## Exercise prompt
Look through the data below and return each line where "Standard" appears.

## Information shown
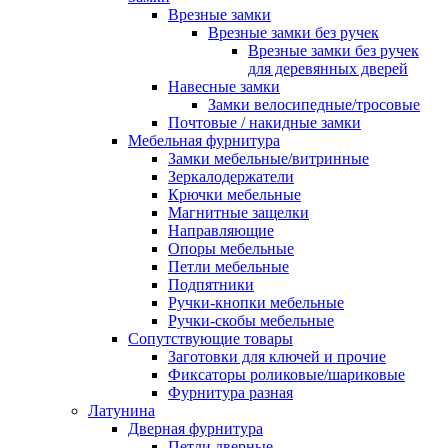
Врезные замки
Врезные замки без ручек
Врезные замки без ручек
для деревянных дверей
Навесные замки
Замки велосипедные/тросовые
Почтовые / накидные замки
Мебельная фурнитура
Замки мебельные/витринные
Зеркалодержатели
Крючки мебельные
Магнитные защелки
Направляющие
Опоры мебельные
Петли мебельные
Подпятники
Ручки-кнопки мебельные
Ручки-скобы мебельные
Сопутствующие товары
Заготовки для ключей и прочие
Фиксаторы роликовые/шариковые
Фурнитура разная
Латунина
Дверная фурнитура
Петли дверные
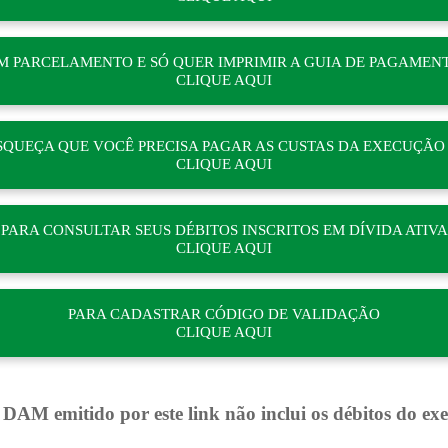
EM PARCELAMENTO E SÓ QUER IMPRIMIR A GUIA DE PAGAMEN
CLIQUE AQUI
SQUEÇA QUE VOCÊ PRECISA PAGAR AS CUSTAS DA EXECUÇÃO 
CLIQUE AQUI
PARA CONSULTAR SEUS DÉBITOS INSCRITOS EM DÍVIDA ATIVA
CLIQUE AQUI
PARA CADASTRAR CÓDIGO DE VALIDAÇÃO
CLIQUE AQUI
DAM emitido por este link não inclui os débitos do exer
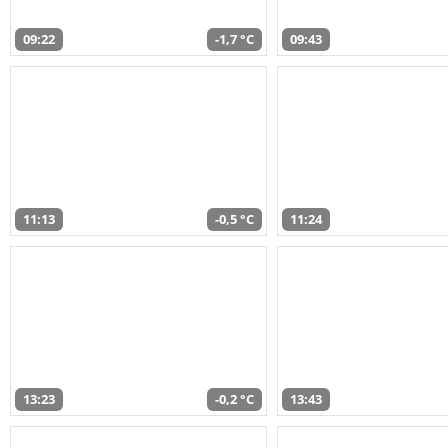
09:22
-1,7 °C
09:43
11:13
-0,5 °C
11:24
13:23
-0,2 °C
13:43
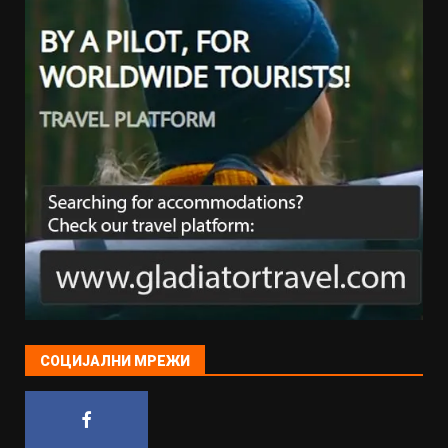
СОЦИЈАЛНИ МРЕЖИ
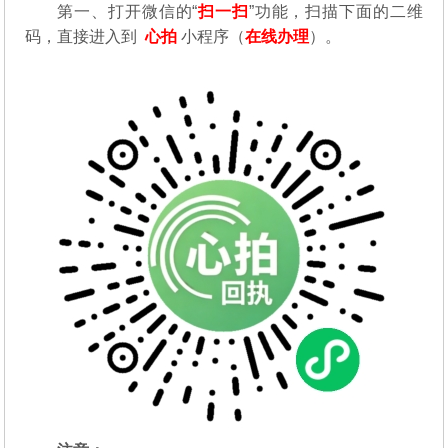
第一、
打开微信的“
扫一扫
”功能，扫描下面的二维
码，直接进入到
心拍
小程序（
在线办理
）。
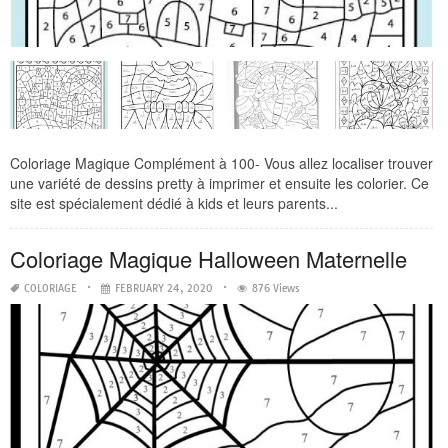
Coloriage Magique Complément à 100- Vous allez localiser trouver
une variété de dessins pretty à imprimer et ensuite les colorier. Ce
site est spécialement dédié à kids et leurs parents...
Coloriage Magique Halloween Maternelle
COLORIAGE
FEBRUARY 24, 2020
876 Views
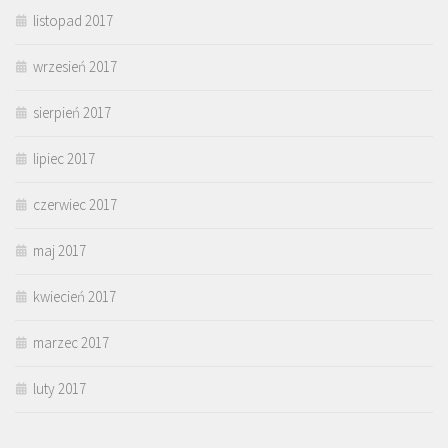
listopad 2017
wrzesień 2017
sierpień 2017
lipiec 2017
czerwiec 2017
maj 2017
kwiecień 2017
marzec 2017
luty 2017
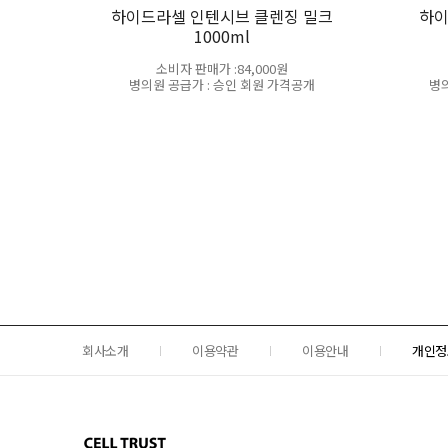
하이드라셀 인텐시브 클렌징 밀크
하이
1000ml
소비자 판매가 :84,000원
병의원 공급가 : 승인 회원 가격공개
병의
회사소개
이용약관
이용안내
개인정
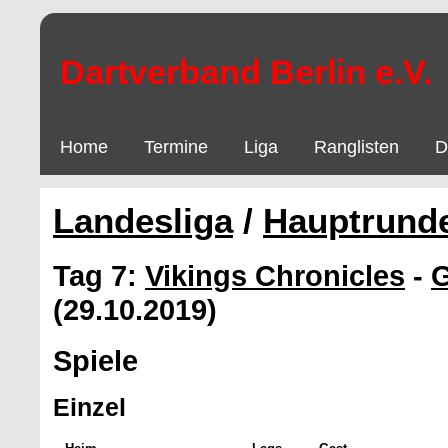
Dartverband Berlin e.V.
Home
Termine
Liga
Ranglisten
D
Landesliga
/
Hauptrund
Tag 7:
Vikings Chronicles
-
G
(29.10.2019)
Spiele
Einzel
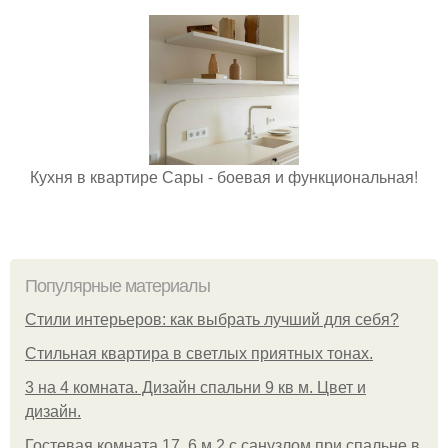
Кухня в квартире Сары - боевая и функциональная!
Популярные материалы
Стили интерьеров: как выбрать лучший для себя?
Стильная квартира в светлых приятных тонах.
3 на 4 комната. Дизайн спальни 9 кв м. Цвет и
дизайн.
Гостевая комната 17, 6 м 2 с санузлом при спальне в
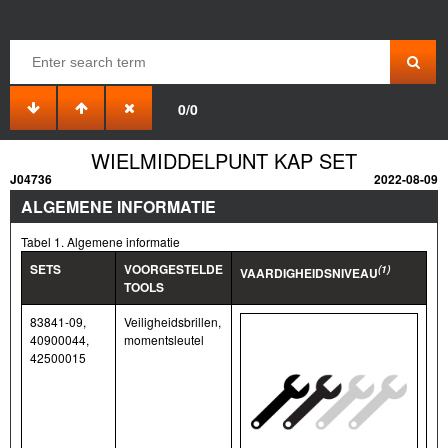
0/0
WIELMIDDELPUNT KAP SET
J04736
2022-08-09
ALGEMENE INFORMATIE
Tabel 1. Algemene informatie
SETS
VOORGESTELDE
(1)
VAARDIGHEIDSNIVEAU
TOOLS
83841-09,
Veiligheidsbrillen,
40900044,
momentsleutel
42500015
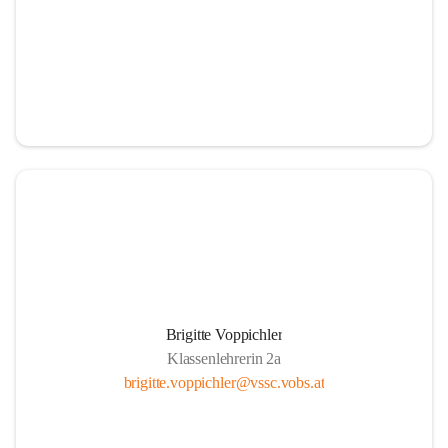
Brigitte Voppichler
Klassenlehrerin 2a
brigitte.voppichler@vssc.vobs.at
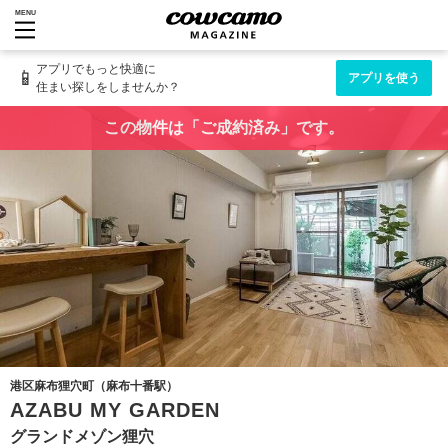
MENU
アプリでもっと快適に
📱
アプリを使う
住まい探しをしませんか？
この物件は「ご成約済み」です。
港区麻布狸穴町（麻布十番駅）
AZABU MY GARDEN
グランドメゾン狸穴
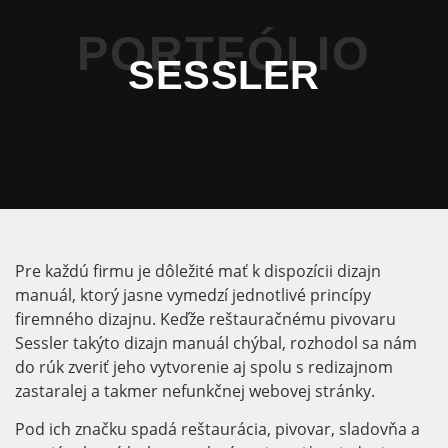
PORTFÓLIO
SESSLER
Pre každú firmu je dôležité mať k dispozícii dizajn
manuál, ktorý jasne vymedzí jednotlivé princípy
firemného dizajnu. Keďže reštauračnému pivovaru
Sessler takýto dizajn manuál chýbal, rozhodol sa nám
do rúk zveriť jeho vytvorenie aj spolu s redizajnom
zastaralej a takmer nefunkčnej webovej stránky.
Pod ich značku spadá reštaurácia, pivovar, sladovňa a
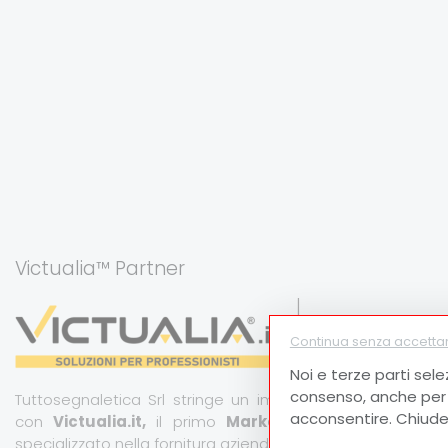
Victualia™ Partner
Continua senza accetta
Noi e terze parti sele
consenso, anche per a
Tuttosegnaletica Srl stringe un importante partnership
acconsentire. Chiude
con
Victualia.it,
il primo
Marketplace B2B
italiano
specializzato nella fornitura aziendale.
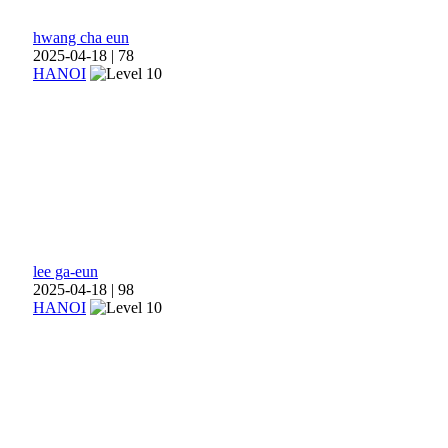
hwang cha eun
2025-04-18
|
78
HANOI
lee ga-eun
2025-04-18
|
98
HANOI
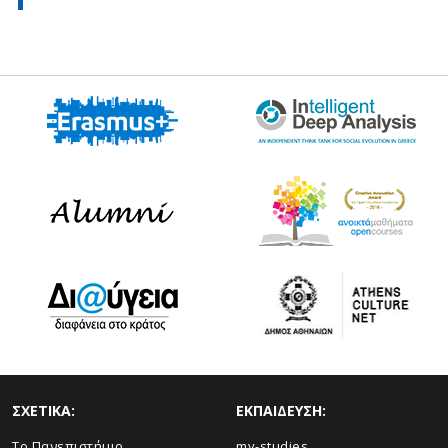
ΣΧΕΤΙΚΑ:
ΕΚΠΑΙΔΕΥΣΗ:
Το Πανεπιστήμιο
my-studies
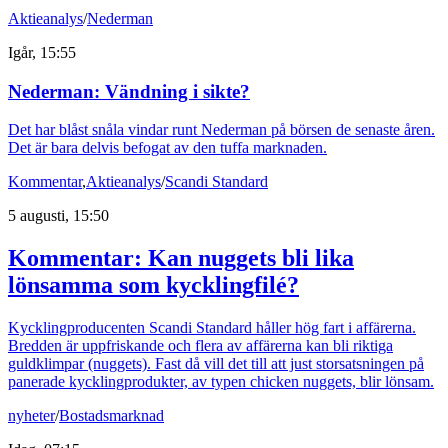
Aktieanalys
/
Nederman
Igår, 15:55
Nederman: Vändning i sikte?
Det har blåst snåla vindar runt Nederman på börsen de senaste åren.
Det är bara delvis befogat av den tuffa marknaden.
Kommentar
,
Aktieanalys
/
Scandi Standard
5 augusti, 15:50
Kommentar: Kan nuggets bli lika
lönsamma som kycklingfilé?
Kycklingproducenten Scandi Standard håller hög fart i affärerna.
Bredden är uppfriskande och flera av affärerna kan bli riktiga
guldklimpar (nuggets). Fast då vill det till att just storsatsningen på
panerade kycklingprodukter, av typen chicken nuggets, blir lönsam.
nyheter
/
Bostadsmarknad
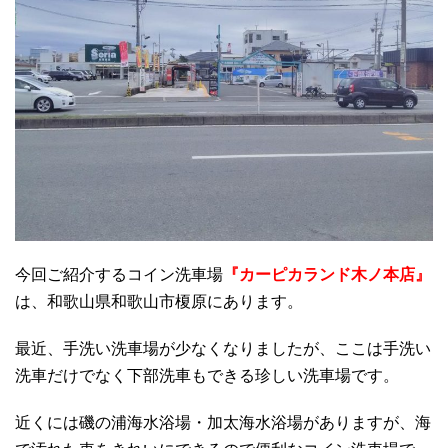
今回ご紹介するコイン洗車場
『カーピカランド木ノ本店』
は、和歌山県和歌山市榎原にあります。
最近、手洗い洗車場が少なくなりましたが、ここは手洗い
洗車だけでなく下部洗車もできる珍しい洗車場です。
近くには磯の浦海水浴場・加太海水浴場がありますが、海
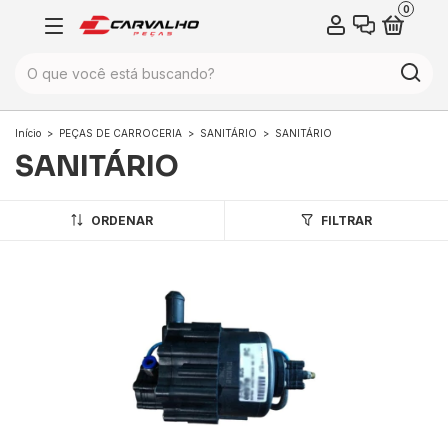
0
Início
>
PEÇAS DE CARROCERIA
>
SANITÁRIO
>
SANITÁRIO
SANITÁRIO
ORDENAR
FILTRAR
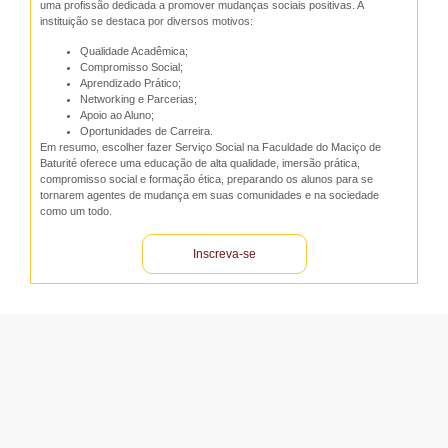
uma profissão dedicada a promover mudanças sociais positivas. A
instituição se destaca por diversos motivos:
Qualidade Acadêmica;
Compromisso Social;
Aprendizado Prático;
Networking e Parcerias;
Apoio ao Aluno;
Oportunidades de Carreira.
Em resumo, escolher fazer Serviço Social na Faculdade do Maciço de
Baturité oferece uma educação de alta qualidade, imersão prática,
compromisso social e formação ética, preparando os alunos para se
tornarem agentes de mudança em suas comunidades e na sociedade
como um todo.
Inscreva-se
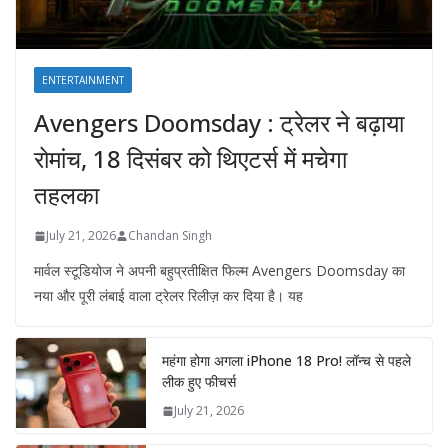
ENTERTAINMENT
Avengers Doomsday : ट्रेलर ने बढ़ाया
रोमांच, 18 दिसंबर को थिएटर्स में मचेगा
तहलका
July 21, 2026
Chandan Singh
मार्वल स्टूडियोज ने अपनी बहुप्रतीक्षित फिल्म Avengers Doomsday का
नया और पूरी लंबाई वाला ट्रेलर रिलीज़ कर दिया है। यह
महंगा होगा अगला iPhone 18 Pro! लॉन्च से पहले
लीक हुए फीचर्स
July 21, 2026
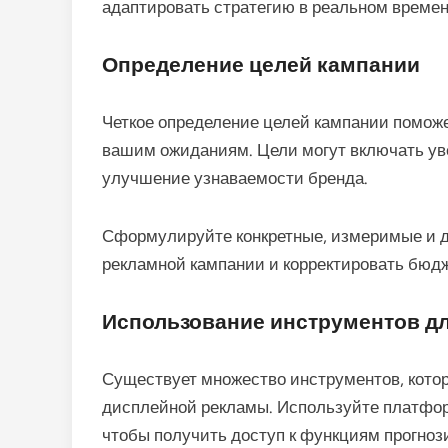
адаптировать стратегию в реальном времен
Определение целей кампании
Четкое определение целей кампании помож
вашим ожиданиям. Цели могут включать ув
улучшение узнаваемости бренда.
Сформулируйте конкретные, измеримые и 
рекламной кампании и корректировать бюд
Использование инструментов д
Существует множество инструментов, кото
дисплейной рекламы. Используйте платформ
чтобы получить доступ к функциям прогноз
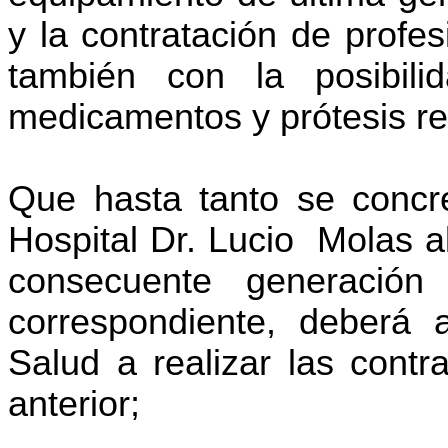
y la contratación de profe
también con la posibil
medicamentos y prótesis re
Que hasta tanto se concre
Hospital Dr. Lucio Molas a
consecuente generación 
correspondiente, deberá a
Salud a realizar las contr
anterior;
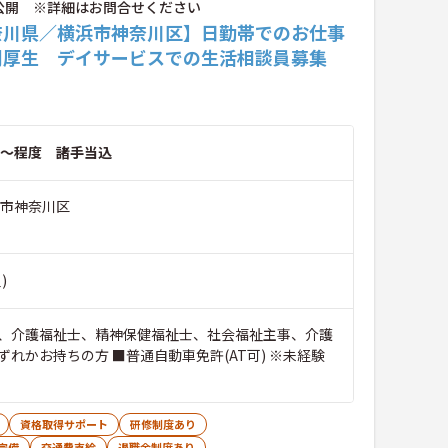
公開 ※詳細はお問合せください
奈川県／横浜市神奈川区】日勤帯でのお仕事
利厚生 デイサービスでの生活相談員募集
～程度 諸手当込
浜市神奈川区
)
、介護福祉士、精神保健福祉士、社会福祉主事、介護
ずれかお持ちの方 ■普通自動車免許(AT可) ※未経験
資格取得サポート
研修制度あり
完備
交通費支給
退職金制度あり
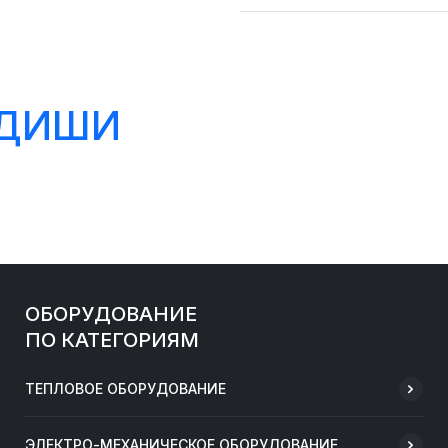
НДИШИ
ОБОРУДОВАНИЕ
ПО КАТЕГОРИЯМ
ТЕПЛОВОЕ ОБОРУДОВАНИЕ
ЭЛЕКТРО-МЕХАНИЧЕСКОЕ ОБОРУДОВАНИЕ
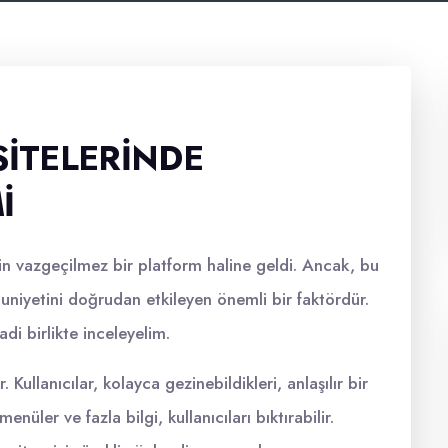
SITELERINDE
I
için vazgeçilmez bir platform haline geldi. Ancak, bu
mnuniyetini doğrudan etkileyen önemli bir faktördür.
adi birlikte inceleyelim.
 Kullanıcılar, kolayca gezinebildikleri, anlaşılır bir
nüler ve fazla bilgi, kullanıcıları bıktırabilir.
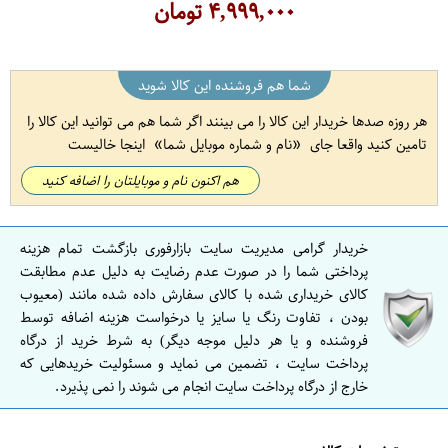
۴,۹۹۹,۰۰۰
تومان
شما هم فروشنده این کالا شوید
هر روزه صدها خریدار این کالا را می بینند اگر شما هم می توانید این کالا را
تامین کنید واقعا جای
نام و شماره موبایل شما
اینجا خالیست
هم اکنون نام و موبایلتان را اضافه کنید
خریدار گرامی مدیریت سایت بازارفوری بازگشت تمام هزینه
پرداختی شما را در صورت عدم رضایت به دلیل عدم مطابقت
کالای خریداری شده با کالای سفارش داده شده مانند (معیوب
بودن ، تفاوت رنگ یا سایز یا درخواست هزینه اضافه توسط
فروشنده و یا هر دلیل موجه دیگر) به شرط خرید از درگاه
پرداخت سایت ، تضمین می نماید و مسئولیت خریدهایی که
خارج از درگاه پرداخت سایت انجام می شوند را نمی پذیرد.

## Exercise output
Scandi Standard
Kycklingproducenten Scandi Standard håller hög fart i affärerna.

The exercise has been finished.